Step 2: When the user selects a report from the report list, the structuring tool automatically identifies all findings/problems and references to anatomical location mentioned within the report and displays a highlighted version of the document. We leverage an existing natural language processing (NLP) toolkit to classify a concept as being a problem, finding, or location [12]. A list of finding concepts is presented to the user. When a particular finding concept is selected, possible anatomic locations are listed. The user identifies the appropriate location for the selected finding and the spatial relationship that characterizes the location description (e.g., “in”, “adjacent to”, “extending to”, “at junction of”). As the user performs this task, a hierarchical list is dynamically generated summarizing the mentioned findings and their associated location relations within the report.
Step 3: For each instance of a finding/problem, the user then specifies whether that occurrence is the first mention of the finding/problem or has already been previously mentioned in the selected document. Findings may be assigned one of several co-reference types of relations including: 1) identical-equivalence relation; 2) part-whole or spatially encapsulated relationship (e.g., necrosis within a mass); 3) causal or associative relations (e.g., T1 hyperintensity is consistent with acute hemorrhage); 4) ellipses – null references through words like ‘appearance’ (e.g., tumor … the appearance is compatible with …); 5) general-specific references (mass effect, … focal effacement); 6) large to small scale references – references of radiologic use of ‘tumor’ (as entire collection, e.g., mass) versus pathology use of ‘tumor’ (as cell); and 7) group–to–group member relations (e.g., multiple nodules are seen, the largest is 4cm).
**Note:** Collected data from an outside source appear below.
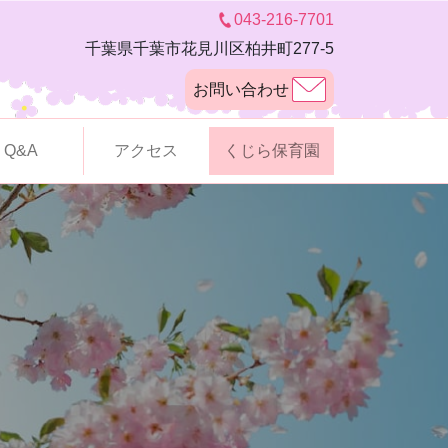
043-216-7701
千葉県千葉市花見川区柏井町277-5
お問い合わせ
Q&A
アクセス
くじら保育園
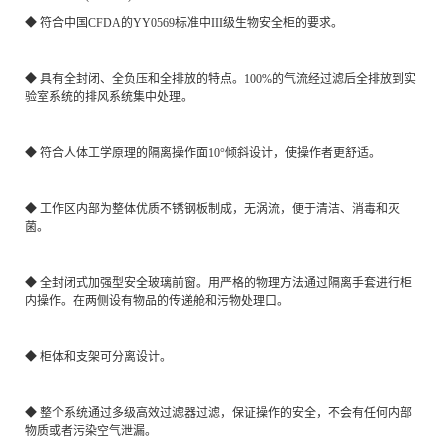
◆ 符合中国CFDA的YY0569标准中III级生物安全柜的要求。
◆ 具有全封闭、全负压和全排放的特点。100%的气流经过滤后全排放到实
验室系统的排风系统集中处理。
◆ 符合人体工学原理的隔离操作面10°倾斜设计，使操作者更舒适。
◆ 工作区内部为整体优质不锈钢板制成，无涡流，便于清洁、消毒和灭
菌。
◆ 全封闭式加强型安全玻璃前窗。用严格的物理方法通过隔离手套进行柜
内操作。在两侧设有物品的传递舱和污物处理口。
◆ 柜体和支架可分离设计。
◆ 整个系统通过多级高效过滤器过滤，保证操作的安全，不会有任何内部
物质或者污染空气泄漏。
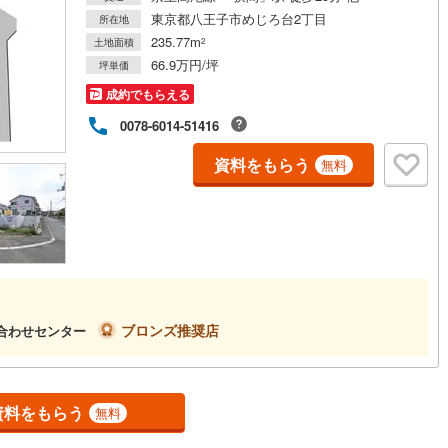
東京都八王子市めじろ台2丁目
所在地
1
)
七尾線
(
0
)
235.77m
土地面積
2
66.9万円/坪
高山本線（JR西日本）
(
0
)
坪単価
成約でもらえる
JR西日本）
(
40
)
湖西線
(
15
)
0078-6014-51416
福知山線
(
61
)
資料をもらう
無料
5
)
播但線
(
15
)
津山線
(
3
)
伯備線
(
3
)
)
呉線
(
8
)
山口線
(
0
)
ブロンズ推奨店
い合わせセンター
0
)
美祢線
(
0
)
因美線
(
9
)
資料をもらう
無料
草津線
(
4
)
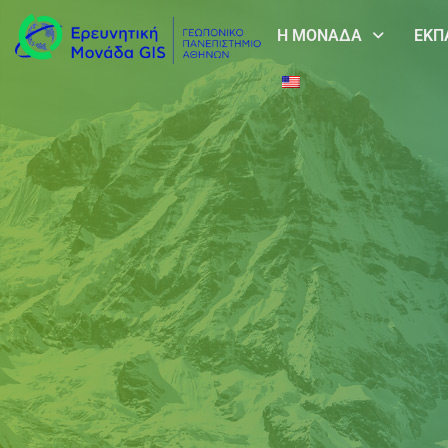
Η ΜΟΝΑΔΑ
ΕΚΠ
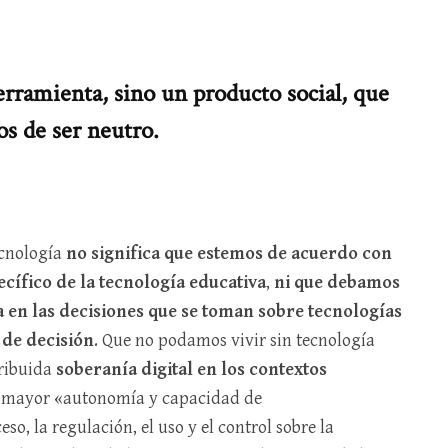
erramienta, sino un producto social, que
jos de ser neutro.
ecnología
no significa que estemos de acuerdo con
ecífico de la tecnología educativa
,
ni que debamos
 en las decisiones que se toman sobre tecnologías
de decisión
. Que no podamos vivir sin tecnología
ribuida
soberanía digital en los contextos
a mayor «autonomía y capacidad de
so, la regulación, el uso y el control sobre la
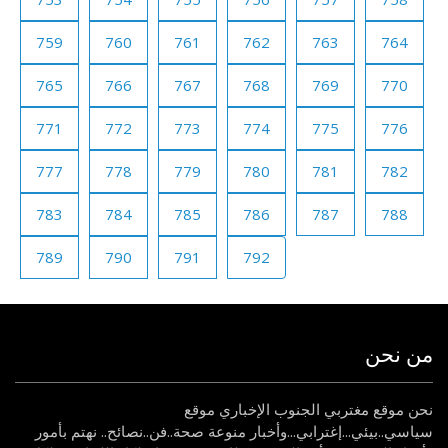
759
760
761
762
763
764
765
766
767
768
769
770
771
772
773
774
775
776
777
778
779
780
781
782
783
784
785
786
787
788
789
790
791
792
من نحن
نحن موقع مغتربي الجنوب الإخباري موقع
سياسي..بيئي...إغترابي...وأخبار منوعة صحة..فن..نصائح.. نهتم بأمور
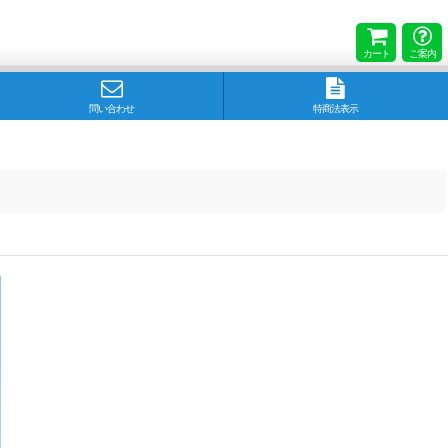
カート
ご案内
問い合わせ
特商法表示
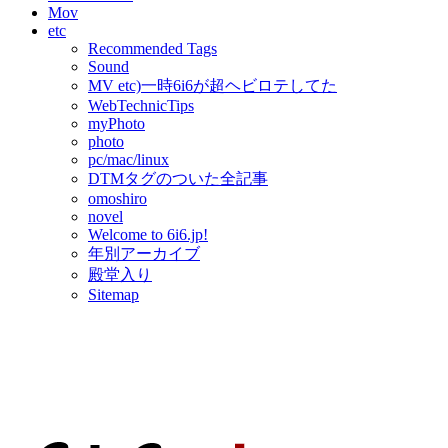
Mov
etc
Recommended Tags
Sound
MV etc)一時6i6が超ヘビロテしてた
WebTechnicTips
myPhoto
photo
pc/mac/linux
DTMタグのついた全記事
omoshiro
novel
Welcome to 6i6.jp!
年別アーカイブ
殿堂入り
Sitemap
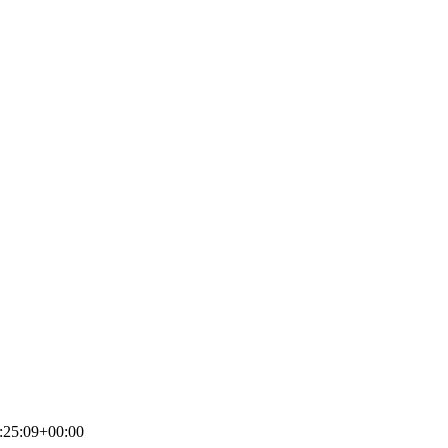
:25:09+00:00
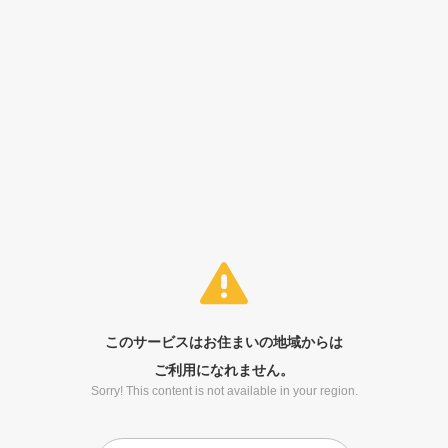
このサービスはお住まいの地域からは
ご利用になれません。
Sorry! This content is not available in your region.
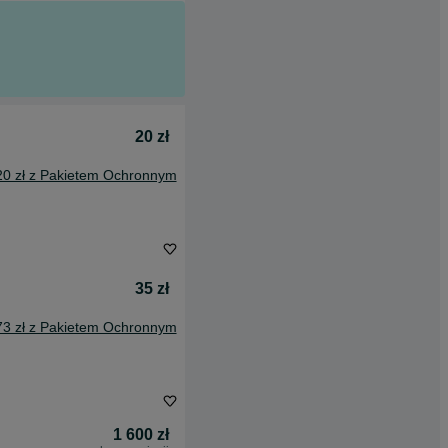
20 zł
20 zł z Pakietem Ochronnym
35 zł
73 zł z Pakietem Ochronnym
1 600 zł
Step 4: For each problem/finding, the system presents the specific object frame that allows precise characterization of the important attributes and allowed values for the finding. This frame is generated using a domain-specific model created using the modeling tool described in Section 3.2.
Step 5: For each instantiated finding, the user is asked to characterize attributes related to existence of the finding. These attributes include: 1) how the finding was observed (e.g., direct observation versus inference); 2) certainty of the finding's existence (e.g., definite, appears to be, less likely); 3) relevance of the finding to the disease (e.g., significant, incidental); 4) visibility (e.g., clearly seen); 5) study quality (e.g., acceptable); 6) newness (e.g., previously seen, newly diagnosed); and 7) multiplicity (e.g., single, multiple).
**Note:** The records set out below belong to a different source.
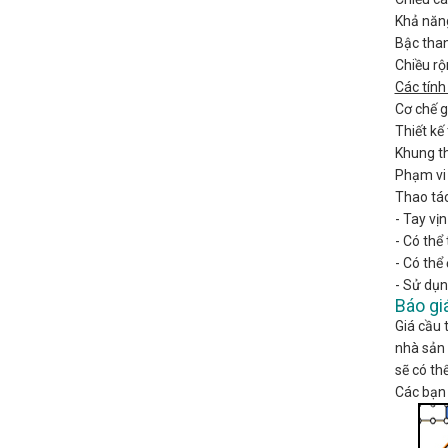
Khả năng
Bậc than
Chiều r
Các tính
Cơ chế g
Thiết kế
Khung th
Phạm vi 
Thao tác
- Tay vị
- Có thể
- Có thể 
- Sử dụn
Báo gi
Giá cầu 
nhà sản 
sẽ có t
Các bạn 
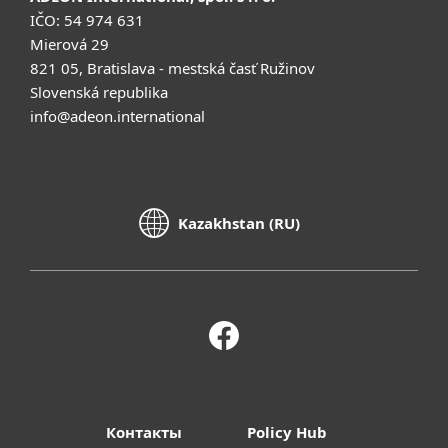
IČO: 54 974 631
Mierová 29
821 05, Bratislava - mestská časť Ružinov
Slovenská republika
info@adeon.international
Kazakhstan (RU)
Контакты
Policy Hub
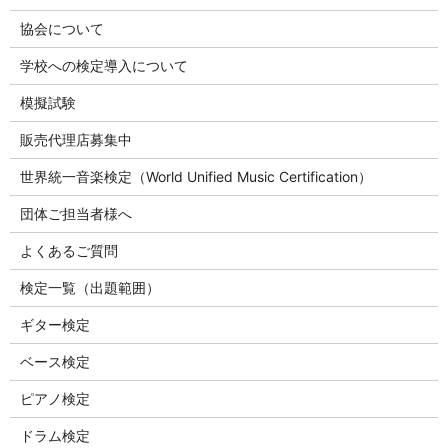
協会について
学校への検定導入について
模擬試験
販売代理店募集中
世界統一音楽検定（World Unified Music Certification）
団体ご担当者様へ
よくあるご質問
検定一覧（出題範囲）
ギター検定
ベース検定
ピアノ検定
ドラム検定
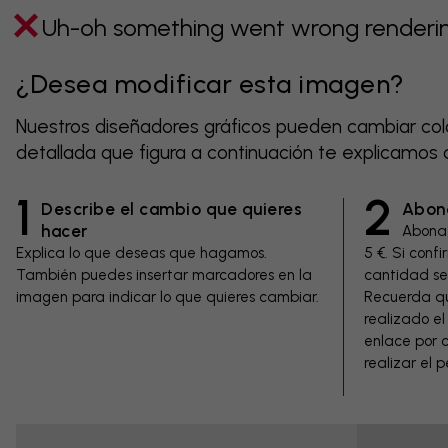
Uh-oh something went wrong rendering
¿Desea modificar esta imagen?
Nuestros diseñadores gráficos pueden cambiar color
detallada que figura a continuación te explicamos
1
2
Describe el cambio que quieres
Abona
hacer
Abona 
Explica lo que deseas que hagamos.
5 €. Si conf
También puedes insertar marcadores en la
cantidad se 
imagen para indicar lo que quieres cambiar.
Recuerda qu
realizado el 
enlace por c
realizar el 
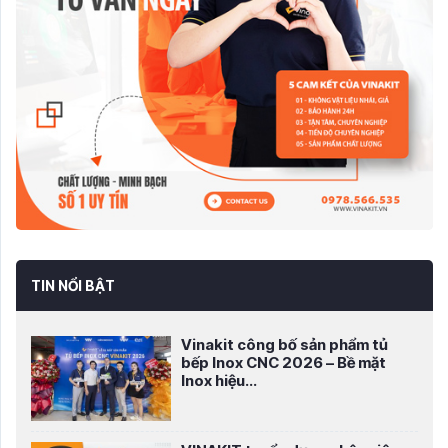
TIN NỔI BẬT
Vinakit công bố sản phẩm tủ
bếp Inox CNC 2026 – Bề mặt
Inox hiệu...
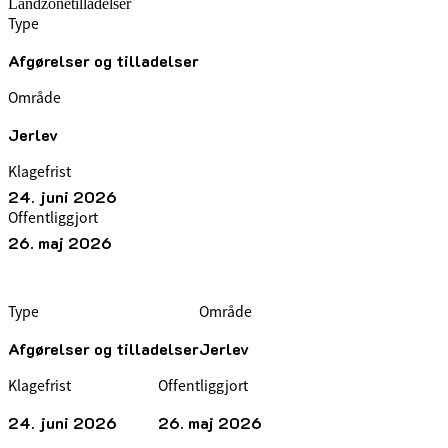
Landzonetilladelser
Type
Afgørelser og tilladelser
Område
Jerlev
Klagefrist
24. juni 2026
Offentliggjort
26. maj 2026
Type
Område
Afgørelser og tilladelser
Jerlev
Klagefrist
Offentliggjort
24. juni 2026
26. maj 2026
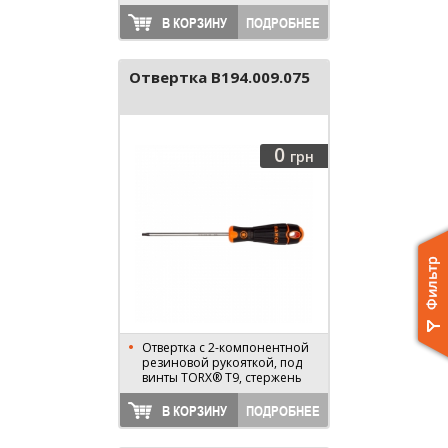
75 мм, длина 170 мм
В КОРЗИНУ
ПОДРОБНЕЕ
Отвертка B194.009.075
0
грн
Отвертка с 2-компонентной
резиновой рукояткой, под
винты TORX® T9, стержень
75 мм, длина 170 мм
В КОРЗИНУ
ПОДРОБНЕЕ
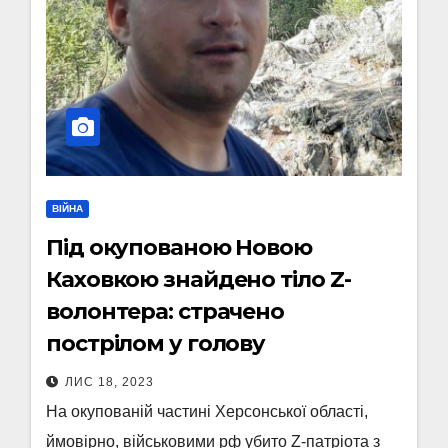
ВІЙНА
Під окупованою Новою
Каховкою знайдено тіло Z-
волонтера: страчено
пострілом у голову
ЛИС 18, 2023
На окупованій частині Херсонської області,
ймовірно, військовими рф убито Z-патріота з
Step 6: As the user works through each report in the record, the information is encoded using an extensible markup language (XML) schema to represent the information captured by the data structuring process. For a given report, this representation maintains a list of problems and all occurrences related to the problem.
Step 7: Once the user has gone through each report, the final step involves linking descriptions of finding across reports so that each individual finding can be represented with respect to time. The user first selects a document that has been previously structured. The task for the user is to link findings mentioned in prior reports to current findings. The system maintains a master problem list and presents the user with all occurrences of the problem over all previously linked studies. This information is used by the abstractor to decide if a current finding is associated (e.g., identical to) with a prior modeled findings allowing findings to be characterized over time.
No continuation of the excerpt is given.